After nearly an 11-year bull market and fixed-income returns historically low, interest in alternative investments is starting to grow.

But they’re not for everyone. Access is limited to high-net-worth individuals and entities who are allowed to invest in securities not always registered with financial regulators. These investors usually fall under two groups: accredited investors and qualified purchasers, says Miguel Sosa, portfolio strategist at Artivest, an investment platform for alternative assets.

Accredited investors must have an income exceeding $200,000 individually,or $300,000 for joint income, for the last two years, with the expectation that will continue, or have a net worth exceeding $1 million, individually or jointly. Qualified investors have an investment portfolio of $5 million or more, individually or jointly, he says.

Those requirements may be changing to allow more investors to access these markets as the Securities and Exchange Commission has proposed rules to expand the accredited investor definition, says William Kelly, CEO at CAIA Association.

What are alternative investments?

People who want exposure to alternative assets seek investments outside of the traditional markets of stocks, fixed-income or cash. The goal is to create portfolio diversification, says Keith Black, managing director of curriculum and exams for CAIA Association.

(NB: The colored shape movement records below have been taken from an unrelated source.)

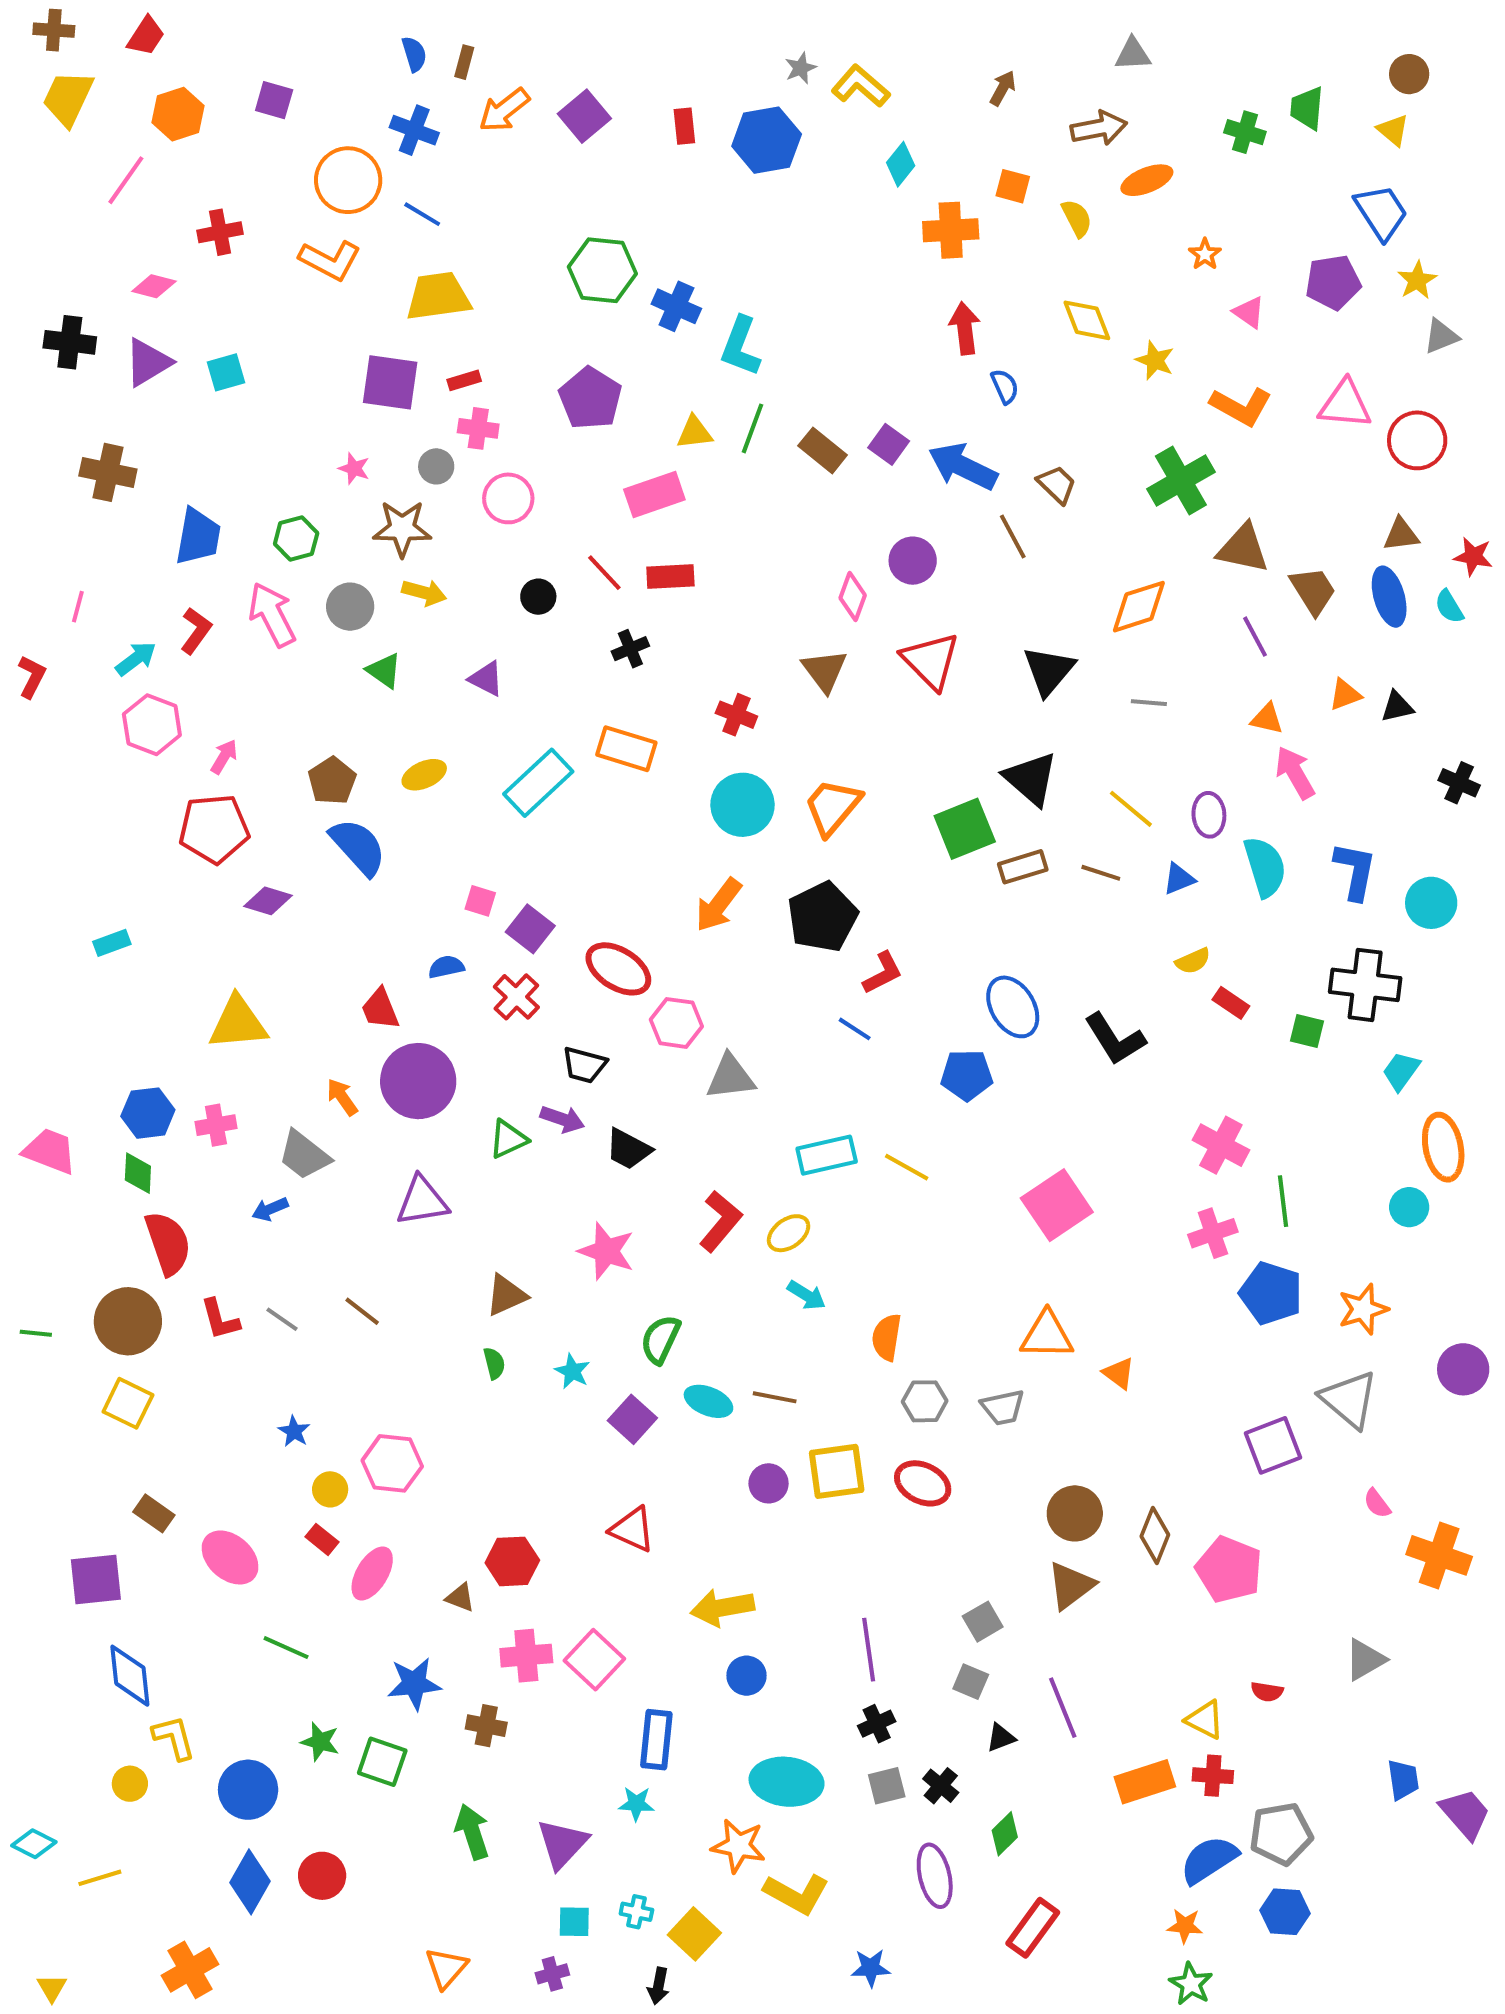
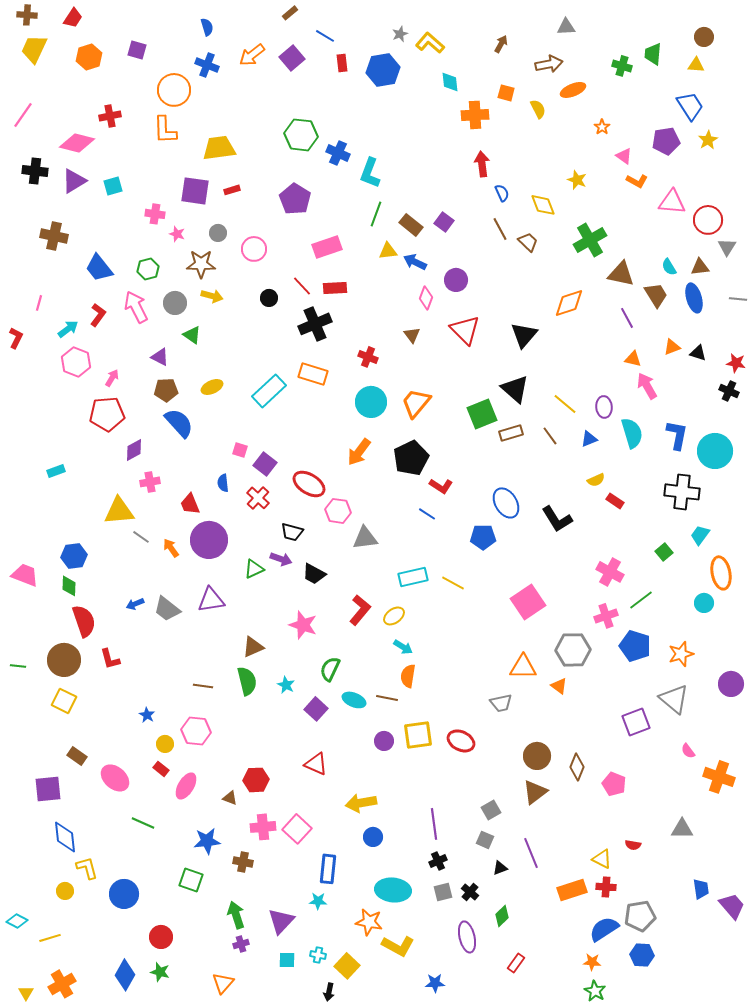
brown rectangle: (464, 62) -> (290, 13), moved, turned 35
yellow triangle: (1393, 130) -> (696, 65), turned -36
cyan diamond: (901, 164) -> (450, 82), turned -45
pink line: (126, 180) -> (23, 115), moved
blue line: (422, 214) -> (325, 36), moved
orange L-shape: (330, 260) -> (165, 130), turned 60
pink diamond: (154, 286) -> (77, 143), size x1.6
yellow diamond: (1087, 320) -> (543, 205), moved
gray triangle: (1441, 336) -> (727, 247), moved, turned -36
orange L-shape: (1241, 406) -> (637, 181), moved, size x0.7
pink cross: (478, 428) -> (155, 214), moved
yellow triangle: (694, 432) -> (388, 251), moved
blue arrow: (963, 466) -> (415, 262), moved, size x0.7
blue trapezoid: (198, 537) -> (99, 268), turned 132
brown line: (1013, 537) -> (500, 229), moved
red star: (1473, 557) -> (736, 363), moved
cyan semicircle: (1449, 607) -> (669, 267), moved
black cross: (630, 649) -> (315, 324), size x1.8
brown triangle: (825, 671) -> (412, 335), size x0.7
purple triangle: (486, 679) -> (160, 357), moved
gray line: (1149, 703) -> (738, 299), moved
black triangle: (1397, 707) -> (698, 353), turned 30
brown pentagon: (332, 781) -> (166, 390), turned 30
brown line: (1101, 873) -> (550, 436), turned 36
purple diamond: (268, 901) -> (134, 450), turned -45
cyan circle: (1431, 903) -> (715, 451), size x1.4
blue semicircle: (446, 967) -> (223, 483), turned -84
red L-shape: (883, 973) -> (441, 486), turned 60
green square: (1307, 1031) -> (664, 552), moved, turned 36
pink cross: (216, 1125) -> (150, 482), moved
gray trapezoid: (304, 1155) -> (167, 609), moved
green line: (1283, 1201) -> (641, 600), turned 60
brown line: (362, 1311) -> (203, 686), moved, turned -30
gray line: (282, 1319) -> (141, 537), moved
orange semicircle: (887, 1337) -> (408, 676), moved
green semicircle: (494, 1363) -> (247, 681), size x1.8
gray hexagon: (925, 1401) -> (573, 650), moved, size x1.6
pink pentagon: (1229, 1569) -> (614, 784), size x0.7
gray triangle: (1365, 1660) -> (682, 829), turned 30
green star: (320, 1742) -> (160, 972), moved
blue diamond: (250, 1882) -> (125, 975), moved
red rectangle: (1033, 1928) -> (516, 963), size x0.7
orange cross: (190, 1970) -> (62, 984), moved
purple cross: (552, 1974) -> (241, 944), moved

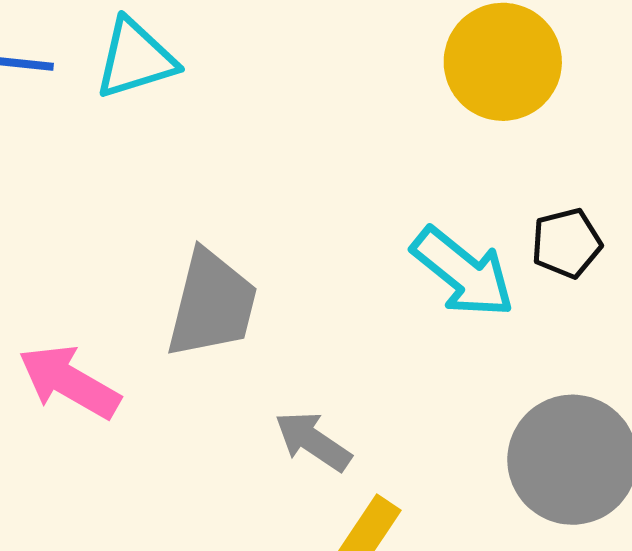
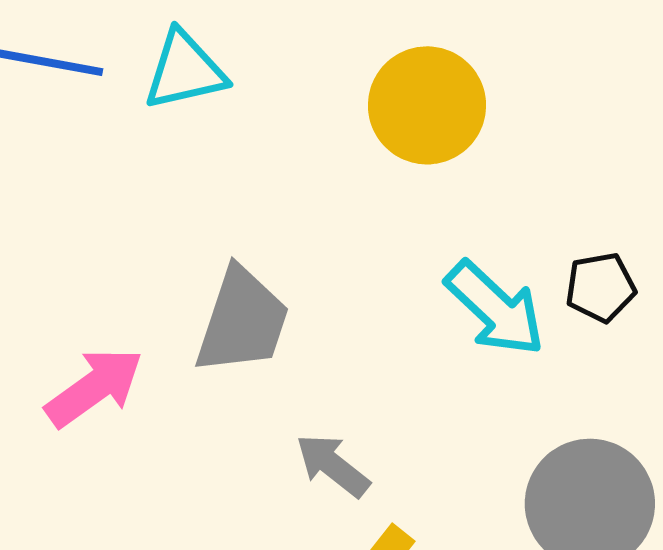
yellow circle: (503, 62) -> (427, 105), moved
pink arrow: (69, 382) -> (94, 387), turned 110

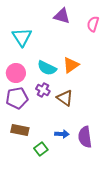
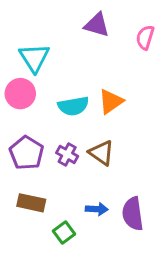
cyan semicircle: (47, 68) -> (73, 106), turned -36
pink circle: (16, 73) -> (20, 94), moved
purple cross: (43, 90) -> (67, 154), moved
purple pentagon: (17, 98) -> (27, 153), turned -30

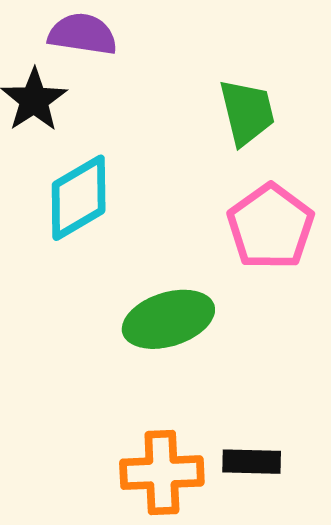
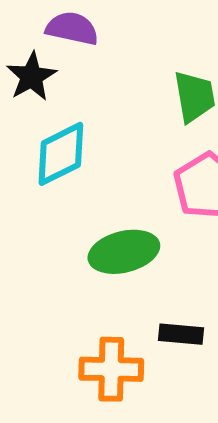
black rectangle: (252, 462) -> (181, 334), moved

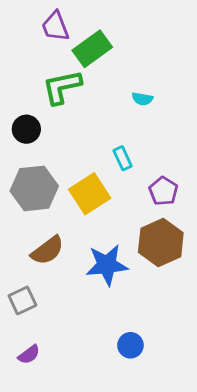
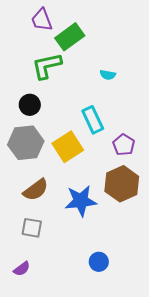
black circle: (26, 129) -> (30, 105), moved
cyan rectangle: (123, 158) -> (93, 120), size x1.5
gray square: (22, 300) -> (32, 228), moved, turned 35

Investing in alternative assets often requires buyers to lock up their money for five, maybe 10 years, says Joe McLean, managing partner of multifamily office Intersect Capital. During that time investors may not see any money distributed. Liquidity is also an issue as fund managers can’t easily buy or sell holdings like managers in traditional markets, so investors can’t easily tap those assets when they want.

[See: Build Your Investment Strategy With These 9 Questions.]

Many types of alternative asset classes aren’t correlated with stocks and are expected to perform best when equity returns are flat or down, Black says.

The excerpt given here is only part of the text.